The Economic and Fiscal Effects of Eliminating the Federal Death Tax
September 25, 2014
The federal estate tax is a tax on a person's lifetime accumulated property. Despite the fact it raises a small amount of revenue for the government, it imposes great costs on the American economy in terms of lost jobs and reduced growth rates, according to the Heritage Foundation.
- In 2014, the death tax applies a 40 percent tax to all accumulated wealth above $5.34 million.
- Eliminating the death tax could boost U.S. economic growth by more than $46 billion over the next 10 years.
- Furthermore, it could create 18,000 private sector jobs annually.
- Moreover, the tax will only account for about 0.5 percent of federal revenue between 2015 and 2024.
The death tax has its biggest effect on family-owned businesses. The reason is that many owners of family businesses have their assets tied up in the business, rather than having them liquid.
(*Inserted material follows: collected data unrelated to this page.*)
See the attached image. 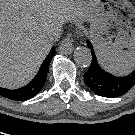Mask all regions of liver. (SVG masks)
<instances>
[{
  "label": "liver",
  "mask_w": 135,
  "mask_h": 135,
  "mask_svg": "<svg viewBox=\"0 0 135 135\" xmlns=\"http://www.w3.org/2000/svg\"><path fill=\"white\" fill-rule=\"evenodd\" d=\"M83 14L74 0H0V86L29 83L50 51L47 38Z\"/></svg>",
  "instance_id": "obj_1"
}]
</instances>
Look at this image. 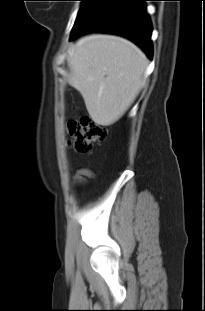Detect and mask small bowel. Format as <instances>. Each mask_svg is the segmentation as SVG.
<instances>
[{
    "label": "small bowel",
    "instance_id": "c3829d8e",
    "mask_svg": "<svg viewBox=\"0 0 205 311\" xmlns=\"http://www.w3.org/2000/svg\"><path fill=\"white\" fill-rule=\"evenodd\" d=\"M95 178V174L88 168H80L74 176V180L77 184H84L88 179Z\"/></svg>",
    "mask_w": 205,
    "mask_h": 311
}]
</instances>
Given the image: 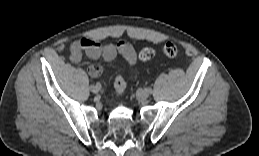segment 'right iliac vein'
<instances>
[{
    "label": "right iliac vein",
    "instance_id": "obj_1",
    "mask_svg": "<svg viewBox=\"0 0 259 156\" xmlns=\"http://www.w3.org/2000/svg\"><path fill=\"white\" fill-rule=\"evenodd\" d=\"M100 91V86L95 85V88L92 90L93 93H98Z\"/></svg>",
    "mask_w": 259,
    "mask_h": 156
}]
</instances>
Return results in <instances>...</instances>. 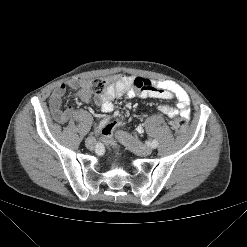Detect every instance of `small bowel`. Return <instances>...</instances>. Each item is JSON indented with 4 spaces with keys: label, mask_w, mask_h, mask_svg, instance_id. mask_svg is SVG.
I'll return each instance as SVG.
<instances>
[{
    "label": "small bowel",
    "mask_w": 247,
    "mask_h": 247,
    "mask_svg": "<svg viewBox=\"0 0 247 247\" xmlns=\"http://www.w3.org/2000/svg\"><path fill=\"white\" fill-rule=\"evenodd\" d=\"M67 89L76 90V95L81 101L85 103L91 101V94L83 81L71 80L56 86L50 96L49 107L53 119L58 123H66L76 114L75 109L71 106L62 109V98ZM136 96L162 100L175 99L176 107L160 105L158 110L170 118L181 116L189 119L191 116L190 99L187 92L180 85L168 80L152 81L142 77H120L118 80H109L105 93L94 98V102L103 113L110 114L114 109L115 99ZM103 141L110 144L112 139L104 137Z\"/></svg>",
    "instance_id": "1"
}]
</instances>
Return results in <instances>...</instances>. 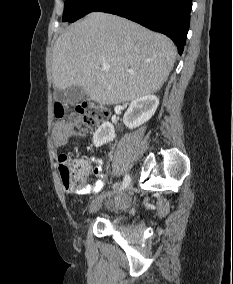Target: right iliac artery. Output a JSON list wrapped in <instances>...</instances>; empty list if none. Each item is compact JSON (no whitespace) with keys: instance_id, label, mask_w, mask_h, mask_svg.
I'll use <instances>...</instances> for the list:
<instances>
[{"instance_id":"82829eb1","label":"right iliac artery","mask_w":233,"mask_h":284,"mask_svg":"<svg viewBox=\"0 0 233 284\" xmlns=\"http://www.w3.org/2000/svg\"><path fill=\"white\" fill-rule=\"evenodd\" d=\"M127 183H130V176L129 175H125L124 179H123V182H122V187H126V184Z\"/></svg>"}]
</instances>
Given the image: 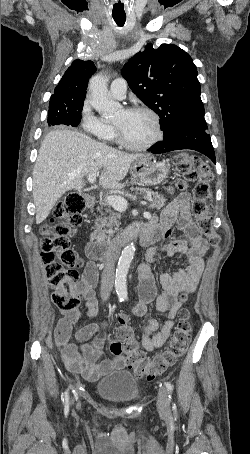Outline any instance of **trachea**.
<instances>
[{
    "instance_id": "1",
    "label": "trachea",
    "mask_w": 250,
    "mask_h": 454,
    "mask_svg": "<svg viewBox=\"0 0 250 454\" xmlns=\"http://www.w3.org/2000/svg\"><path fill=\"white\" fill-rule=\"evenodd\" d=\"M113 18L118 26H123L126 21V16H114L113 15Z\"/></svg>"
}]
</instances>
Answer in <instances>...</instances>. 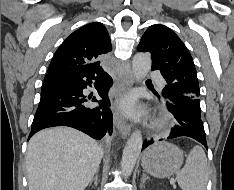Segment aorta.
Here are the masks:
<instances>
[{"label":"aorta","mask_w":234,"mask_h":190,"mask_svg":"<svg viewBox=\"0 0 234 190\" xmlns=\"http://www.w3.org/2000/svg\"><path fill=\"white\" fill-rule=\"evenodd\" d=\"M151 68V58L147 53H137L132 61V70L135 78L142 81ZM143 139L140 131H134L127 141L123 150L121 169L125 177H128L136 164L140 155Z\"/></svg>","instance_id":"762f6f07"}]
</instances>
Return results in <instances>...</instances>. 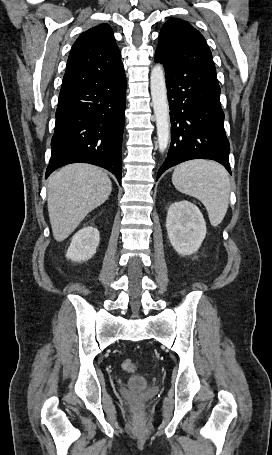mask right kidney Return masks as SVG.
Listing matches in <instances>:
<instances>
[{
    "label": "right kidney",
    "instance_id": "obj_1",
    "mask_svg": "<svg viewBox=\"0 0 272 455\" xmlns=\"http://www.w3.org/2000/svg\"><path fill=\"white\" fill-rule=\"evenodd\" d=\"M99 241V231L96 228L84 227L72 237L66 257L75 262L89 260L95 255Z\"/></svg>",
    "mask_w": 272,
    "mask_h": 455
}]
</instances>
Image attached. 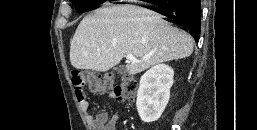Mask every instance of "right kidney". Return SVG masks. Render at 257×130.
I'll list each match as a JSON object with an SVG mask.
<instances>
[{"mask_svg": "<svg viewBox=\"0 0 257 130\" xmlns=\"http://www.w3.org/2000/svg\"><path fill=\"white\" fill-rule=\"evenodd\" d=\"M173 76V69L165 64H158L141 76L136 106L143 122L152 123L162 115L170 98Z\"/></svg>", "mask_w": 257, "mask_h": 130, "instance_id": "right-kidney-1", "label": "right kidney"}]
</instances>
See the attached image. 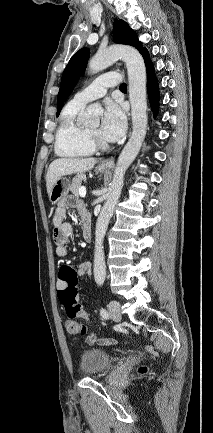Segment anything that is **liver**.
<instances>
[{"label": "liver", "mask_w": 213, "mask_h": 433, "mask_svg": "<svg viewBox=\"0 0 213 433\" xmlns=\"http://www.w3.org/2000/svg\"><path fill=\"white\" fill-rule=\"evenodd\" d=\"M95 158H59L54 160L48 168L46 175V187L49 193L55 182L65 175L89 171L94 167Z\"/></svg>", "instance_id": "1"}]
</instances>
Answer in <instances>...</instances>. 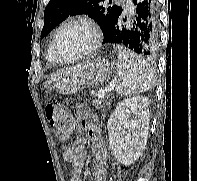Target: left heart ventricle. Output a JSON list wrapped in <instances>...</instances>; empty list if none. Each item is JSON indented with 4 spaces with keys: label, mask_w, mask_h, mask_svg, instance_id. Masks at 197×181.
<instances>
[{
    "label": "left heart ventricle",
    "mask_w": 197,
    "mask_h": 181,
    "mask_svg": "<svg viewBox=\"0 0 197 181\" xmlns=\"http://www.w3.org/2000/svg\"><path fill=\"white\" fill-rule=\"evenodd\" d=\"M92 39V33L86 26L73 25L66 28L57 43L59 57L69 59L84 52L90 47Z\"/></svg>",
    "instance_id": "1"
}]
</instances>
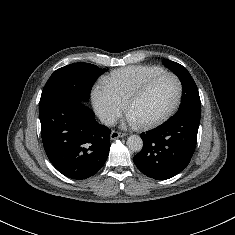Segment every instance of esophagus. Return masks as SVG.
<instances>
[{
    "label": "esophagus",
    "instance_id": "1",
    "mask_svg": "<svg viewBox=\"0 0 235 235\" xmlns=\"http://www.w3.org/2000/svg\"><path fill=\"white\" fill-rule=\"evenodd\" d=\"M125 135H126L125 133H121V132L113 130L110 134V138L111 140H115L117 138L124 137Z\"/></svg>",
    "mask_w": 235,
    "mask_h": 235
}]
</instances>
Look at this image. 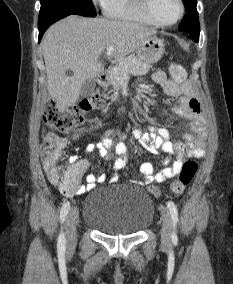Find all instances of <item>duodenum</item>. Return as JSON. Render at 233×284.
<instances>
[{"label": "duodenum", "instance_id": "duodenum-1", "mask_svg": "<svg viewBox=\"0 0 233 284\" xmlns=\"http://www.w3.org/2000/svg\"><path fill=\"white\" fill-rule=\"evenodd\" d=\"M98 81L102 86H106L110 81V72L107 70L101 72L98 77Z\"/></svg>", "mask_w": 233, "mask_h": 284}]
</instances>
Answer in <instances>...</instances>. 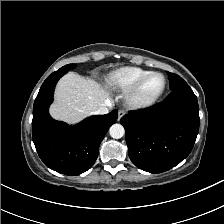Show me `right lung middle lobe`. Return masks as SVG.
Instances as JSON below:
<instances>
[{"label":"right lung middle lobe","instance_id":"dd1d6c3e","mask_svg":"<svg viewBox=\"0 0 224 224\" xmlns=\"http://www.w3.org/2000/svg\"><path fill=\"white\" fill-rule=\"evenodd\" d=\"M75 66V64H68L63 66L62 68H60L58 71H65L68 72L71 68H73Z\"/></svg>","mask_w":224,"mask_h":224}]
</instances>
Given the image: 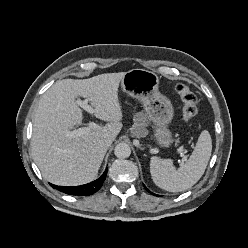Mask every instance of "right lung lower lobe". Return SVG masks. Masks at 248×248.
<instances>
[{
    "label": "right lung lower lobe",
    "mask_w": 248,
    "mask_h": 248,
    "mask_svg": "<svg viewBox=\"0 0 248 248\" xmlns=\"http://www.w3.org/2000/svg\"><path fill=\"white\" fill-rule=\"evenodd\" d=\"M106 174H107V169L102 174V176L100 178H98L97 180L90 182L88 184H85V185H80V186L61 187V186H56L53 184H50V185L53 188H56L59 191L64 192V193L69 194V195L89 196V195L97 192L101 188V186H102V184L106 178Z\"/></svg>",
    "instance_id": "obj_1"
}]
</instances>
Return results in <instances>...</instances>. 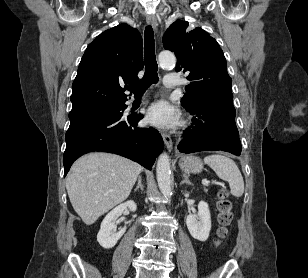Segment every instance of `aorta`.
I'll return each mask as SVG.
<instances>
[{"label": "aorta", "mask_w": 308, "mask_h": 278, "mask_svg": "<svg viewBox=\"0 0 308 278\" xmlns=\"http://www.w3.org/2000/svg\"><path fill=\"white\" fill-rule=\"evenodd\" d=\"M159 62L162 66H173L176 63L175 55L170 51H162L158 56ZM157 182L161 193L166 198H170L171 191V170L170 159L168 154L162 153L157 161L156 167Z\"/></svg>", "instance_id": "aorta-1"}]
</instances>
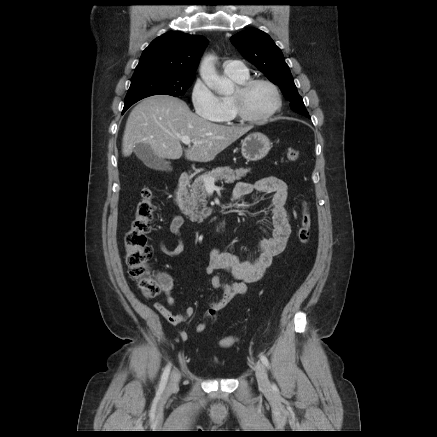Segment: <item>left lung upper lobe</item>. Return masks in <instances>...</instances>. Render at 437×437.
Listing matches in <instances>:
<instances>
[{"label":"left lung upper lobe","instance_id":"obj_1","mask_svg":"<svg viewBox=\"0 0 437 437\" xmlns=\"http://www.w3.org/2000/svg\"><path fill=\"white\" fill-rule=\"evenodd\" d=\"M230 40L243 57L259 68L271 82L279 86L293 111L310 118L283 54L269 35L251 28L239 32Z\"/></svg>","mask_w":437,"mask_h":437}]
</instances>
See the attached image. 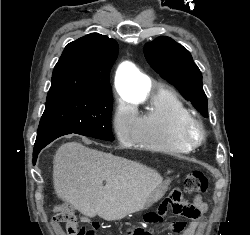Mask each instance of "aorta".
<instances>
[{
    "label": "aorta",
    "mask_w": 250,
    "mask_h": 235,
    "mask_svg": "<svg viewBox=\"0 0 250 235\" xmlns=\"http://www.w3.org/2000/svg\"><path fill=\"white\" fill-rule=\"evenodd\" d=\"M149 88V80L132 64L123 65L117 77V89L124 99L135 103L143 101Z\"/></svg>",
    "instance_id": "762f6f07"
}]
</instances>
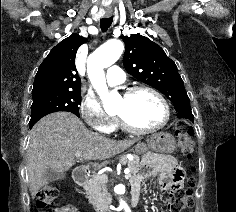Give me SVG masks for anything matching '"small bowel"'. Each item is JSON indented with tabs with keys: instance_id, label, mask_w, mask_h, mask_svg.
Masks as SVG:
<instances>
[{
	"instance_id": "1",
	"label": "small bowel",
	"mask_w": 236,
	"mask_h": 212,
	"mask_svg": "<svg viewBox=\"0 0 236 212\" xmlns=\"http://www.w3.org/2000/svg\"><path fill=\"white\" fill-rule=\"evenodd\" d=\"M158 175L161 178V183L166 189L172 183L181 184L182 173L176 166L175 160L162 154H154L147 158L142 171L132 182V190H139L141 182L149 176ZM61 212H77L73 206H64Z\"/></svg>"
}]
</instances>
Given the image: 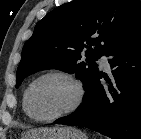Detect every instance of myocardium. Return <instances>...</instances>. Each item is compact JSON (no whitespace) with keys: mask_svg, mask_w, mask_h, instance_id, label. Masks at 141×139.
Listing matches in <instances>:
<instances>
[{"mask_svg":"<svg viewBox=\"0 0 141 139\" xmlns=\"http://www.w3.org/2000/svg\"><path fill=\"white\" fill-rule=\"evenodd\" d=\"M48 77H60L63 78L67 81H69L74 89H75V98L73 100V102L71 103V105L69 107H67L65 110H63L62 112L48 117V118H40L37 117L36 115H34L31 111L30 108V94L32 89L34 88V86L41 81L42 79L48 78ZM85 98V87L83 82L74 74L66 72V71H61V70H52V71H48L45 72L41 75H39L38 77H36L27 87L25 94H24V109L25 112L27 113V115L37 121V122H41V123H49V122H53L56 121L58 119H61L63 117H66L70 114H72L73 112H75L83 103Z\"/></svg>","mask_w":141,"mask_h":139,"instance_id":"obj_1","label":"myocardium"}]
</instances>
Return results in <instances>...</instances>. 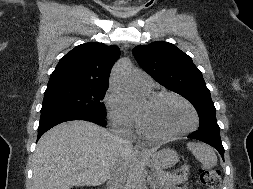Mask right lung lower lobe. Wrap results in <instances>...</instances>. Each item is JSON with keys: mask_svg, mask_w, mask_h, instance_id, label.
Returning a JSON list of instances; mask_svg holds the SVG:
<instances>
[{"mask_svg": "<svg viewBox=\"0 0 253 189\" xmlns=\"http://www.w3.org/2000/svg\"><path fill=\"white\" fill-rule=\"evenodd\" d=\"M70 120H86L98 123L102 126H106L105 117H99L96 115L79 113V112H70V111H47L41 112V118L38 128V138L42 136L50 128L54 127L55 125L70 121Z\"/></svg>", "mask_w": 253, "mask_h": 189, "instance_id": "obj_1", "label": "right lung lower lobe"}]
</instances>
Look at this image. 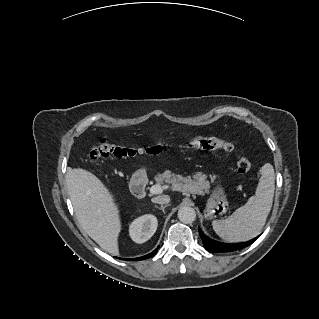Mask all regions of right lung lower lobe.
<instances>
[{"label": "right lung lower lobe", "instance_id": "98d812e1", "mask_svg": "<svg viewBox=\"0 0 319 319\" xmlns=\"http://www.w3.org/2000/svg\"><path fill=\"white\" fill-rule=\"evenodd\" d=\"M158 248H159V246H158L154 251H152L151 253H149V254H147V255H145V256H142V257L131 258V259L123 258V259H124V260H130V261H134V260H135V261L144 260V259H147V258H150V257L154 256V255L157 253Z\"/></svg>", "mask_w": 319, "mask_h": 319}]
</instances>
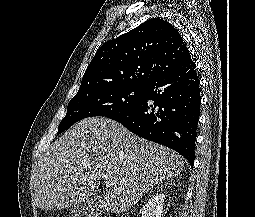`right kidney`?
I'll return each instance as SVG.
<instances>
[{"label":"right kidney","instance_id":"right-kidney-1","mask_svg":"<svg viewBox=\"0 0 255 217\" xmlns=\"http://www.w3.org/2000/svg\"><path fill=\"white\" fill-rule=\"evenodd\" d=\"M165 195L157 193L139 210L142 217H163Z\"/></svg>","mask_w":255,"mask_h":217}]
</instances>
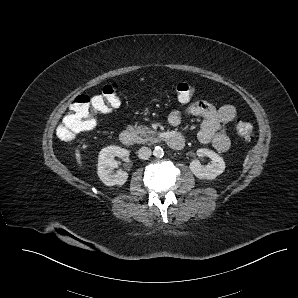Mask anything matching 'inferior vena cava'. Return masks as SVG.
Instances as JSON below:
<instances>
[{
    "label": "inferior vena cava",
    "mask_w": 298,
    "mask_h": 298,
    "mask_svg": "<svg viewBox=\"0 0 298 298\" xmlns=\"http://www.w3.org/2000/svg\"><path fill=\"white\" fill-rule=\"evenodd\" d=\"M152 151L148 147H142L138 150V158L142 160H147L151 157Z\"/></svg>",
    "instance_id": "inferior-vena-cava-1"
}]
</instances>
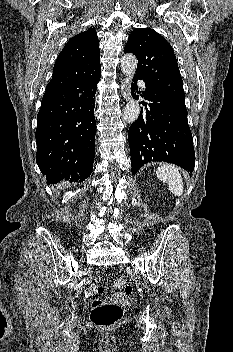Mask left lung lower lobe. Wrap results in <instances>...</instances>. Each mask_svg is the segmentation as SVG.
<instances>
[{
	"mask_svg": "<svg viewBox=\"0 0 233 352\" xmlns=\"http://www.w3.org/2000/svg\"><path fill=\"white\" fill-rule=\"evenodd\" d=\"M139 78L134 76L136 82ZM146 84V108L130 126L128 141L132 174L152 161L174 163L190 172L194 170L195 152L187 120L185 102L172 98L152 85ZM136 83L131 85L134 98H139Z\"/></svg>",
	"mask_w": 233,
	"mask_h": 352,
	"instance_id": "obj_1",
	"label": "left lung lower lobe"
}]
</instances>
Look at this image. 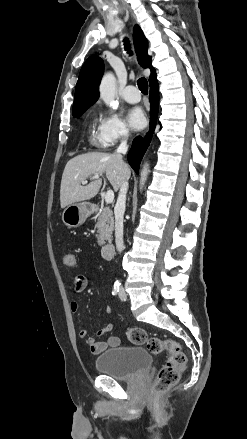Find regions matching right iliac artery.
<instances>
[{"label":"right iliac artery","instance_id":"right-iliac-artery-1","mask_svg":"<svg viewBox=\"0 0 247 439\" xmlns=\"http://www.w3.org/2000/svg\"><path fill=\"white\" fill-rule=\"evenodd\" d=\"M119 291H120V284H118V283L114 284L112 294L116 295V294H118Z\"/></svg>","mask_w":247,"mask_h":439}]
</instances>
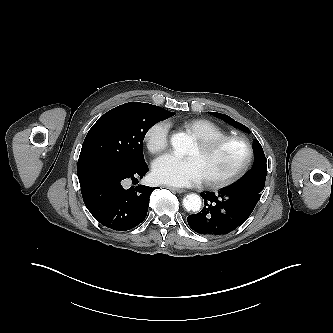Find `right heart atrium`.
I'll use <instances>...</instances> for the list:
<instances>
[{"label": "right heart atrium", "mask_w": 333, "mask_h": 333, "mask_svg": "<svg viewBox=\"0 0 333 333\" xmlns=\"http://www.w3.org/2000/svg\"><path fill=\"white\" fill-rule=\"evenodd\" d=\"M169 128L167 121H158L146 130L144 140L151 153H160L168 146Z\"/></svg>", "instance_id": "right-heart-atrium-1"}]
</instances>
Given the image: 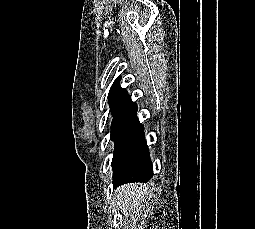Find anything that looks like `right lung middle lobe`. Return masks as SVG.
Instances as JSON below:
<instances>
[{
    "mask_svg": "<svg viewBox=\"0 0 255 229\" xmlns=\"http://www.w3.org/2000/svg\"><path fill=\"white\" fill-rule=\"evenodd\" d=\"M111 139L115 142L114 175L127 173L133 165L147 167L151 162L143 130L129 117L122 116L112 121Z\"/></svg>",
    "mask_w": 255,
    "mask_h": 229,
    "instance_id": "obj_1",
    "label": "right lung middle lobe"
}]
</instances>
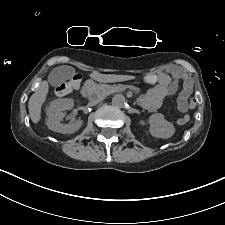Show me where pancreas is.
I'll return each instance as SVG.
<instances>
[{"label":"pancreas","mask_w":225,"mask_h":225,"mask_svg":"<svg viewBox=\"0 0 225 225\" xmlns=\"http://www.w3.org/2000/svg\"><path fill=\"white\" fill-rule=\"evenodd\" d=\"M126 88H131L136 92H139L140 89L136 87L124 86V85H107L101 84L97 86V89L102 92L104 95H108L114 92H121L124 91Z\"/></svg>","instance_id":"cf45deb5"}]
</instances>
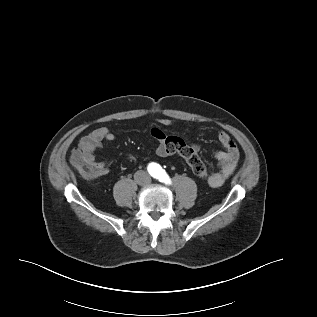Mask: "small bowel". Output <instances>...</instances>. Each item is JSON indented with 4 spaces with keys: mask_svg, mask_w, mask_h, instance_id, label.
<instances>
[{
    "mask_svg": "<svg viewBox=\"0 0 317 317\" xmlns=\"http://www.w3.org/2000/svg\"><path fill=\"white\" fill-rule=\"evenodd\" d=\"M161 126L172 125V120L166 117L156 119ZM153 138L158 142L156 153L160 157H167L178 154V150L187 147L192 148L196 153L199 151L198 145H188L180 137H168L164 132L155 127L151 130ZM116 136L106 127L93 129L89 134L82 137L78 148L72 153V161L75 163L79 158L90 161L96 168V176L101 177L109 173V169L102 163L96 162L94 153L103 147L104 141H114ZM218 140L224 150L216 153L215 158L219 165V171L213 173L208 179V185L212 188L221 186L225 180L234 172L238 160L239 150L236 142L225 132H220Z\"/></svg>",
    "mask_w": 317,
    "mask_h": 317,
    "instance_id": "c3829d8e",
    "label": "small bowel"
}]
</instances>
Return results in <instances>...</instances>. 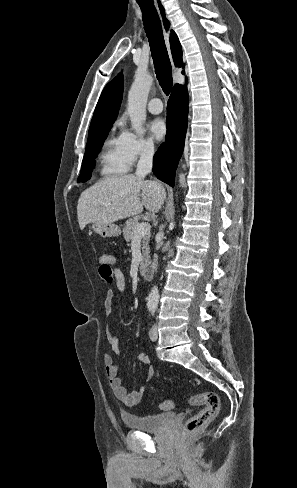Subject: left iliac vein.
<instances>
[{"mask_svg": "<svg viewBox=\"0 0 297 488\" xmlns=\"http://www.w3.org/2000/svg\"><path fill=\"white\" fill-rule=\"evenodd\" d=\"M149 337L152 341H156L158 338V327L154 324L150 330Z\"/></svg>", "mask_w": 297, "mask_h": 488, "instance_id": "4c4485c4", "label": "left iliac vein"}]
</instances>
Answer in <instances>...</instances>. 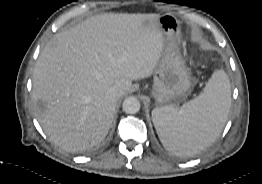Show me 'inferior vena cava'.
I'll return each instance as SVG.
<instances>
[{
  "label": "inferior vena cava",
  "mask_w": 262,
  "mask_h": 184,
  "mask_svg": "<svg viewBox=\"0 0 262 184\" xmlns=\"http://www.w3.org/2000/svg\"><path fill=\"white\" fill-rule=\"evenodd\" d=\"M106 98L112 102H116L119 98V93L118 90L114 87H111L110 89H108V91L106 92Z\"/></svg>",
  "instance_id": "1"
}]
</instances>
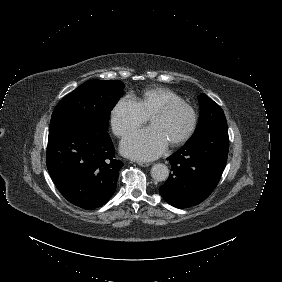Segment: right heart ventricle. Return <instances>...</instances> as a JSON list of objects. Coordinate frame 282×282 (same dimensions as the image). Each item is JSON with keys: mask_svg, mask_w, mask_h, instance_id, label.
Masks as SVG:
<instances>
[{"mask_svg": "<svg viewBox=\"0 0 282 282\" xmlns=\"http://www.w3.org/2000/svg\"><path fill=\"white\" fill-rule=\"evenodd\" d=\"M166 99L171 101H180V98L172 91L164 88H154L146 90L140 97H135L134 100L144 113L149 118L151 113Z\"/></svg>", "mask_w": 282, "mask_h": 282, "instance_id": "obj_1", "label": "right heart ventricle"}]
</instances>
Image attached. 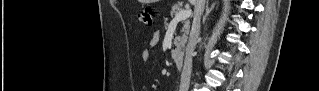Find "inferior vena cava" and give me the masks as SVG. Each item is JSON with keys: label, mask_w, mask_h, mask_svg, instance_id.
<instances>
[{"label": "inferior vena cava", "mask_w": 319, "mask_h": 91, "mask_svg": "<svg viewBox=\"0 0 319 91\" xmlns=\"http://www.w3.org/2000/svg\"><path fill=\"white\" fill-rule=\"evenodd\" d=\"M205 2L206 0H196L194 9V19L192 23L189 42L186 47V56L184 60L183 70L181 73L179 91H188L189 89L190 77L192 72V57L194 55V49L197 44V40L200 33V20L204 11Z\"/></svg>", "instance_id": "1"}]
</instances>
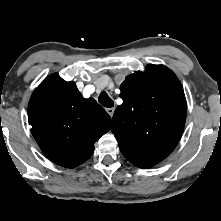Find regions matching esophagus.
<instances>
[{
    "instance_id": "34e87169",
    "label": "esophagus",
    "mask_w": 221,
    "mask_h": 221,
    "mask_svg": "<svg viewBox=\"0 0 221 221\" xmlns=\"http://www.w3.org/2000/svg\"><path fill=\"white\" fill-rule=\"evenodd\" d=\"M107 113L112 117L115 111L114 107L106 108Z\"/></svg>"
}]
</instances>
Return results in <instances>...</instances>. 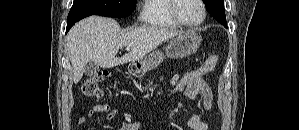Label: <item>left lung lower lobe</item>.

When an owner dies, their heirs are forced to liquidate 40 percent of the business' value to pay the tax, often spelling out closure of the business altogether.
Proponents of the tax argue that it targets that ultra-wealthy which helps reduce income inequality. However, according to one recent study by the Joint Economic Committee, only 2 percent of income inequality can be explained by inherited wealth.
Furthermore, the death tax encourages people to consume more and invest less because there is less of an incentive to save if the government can end up confiscating 40 percent of assets. Investments and savings create a vibrant and dynamic economy.
Considering the effect that the tax has on the overall U.S. economy and marginal revenues it provides for the government, it should be abolished altogether.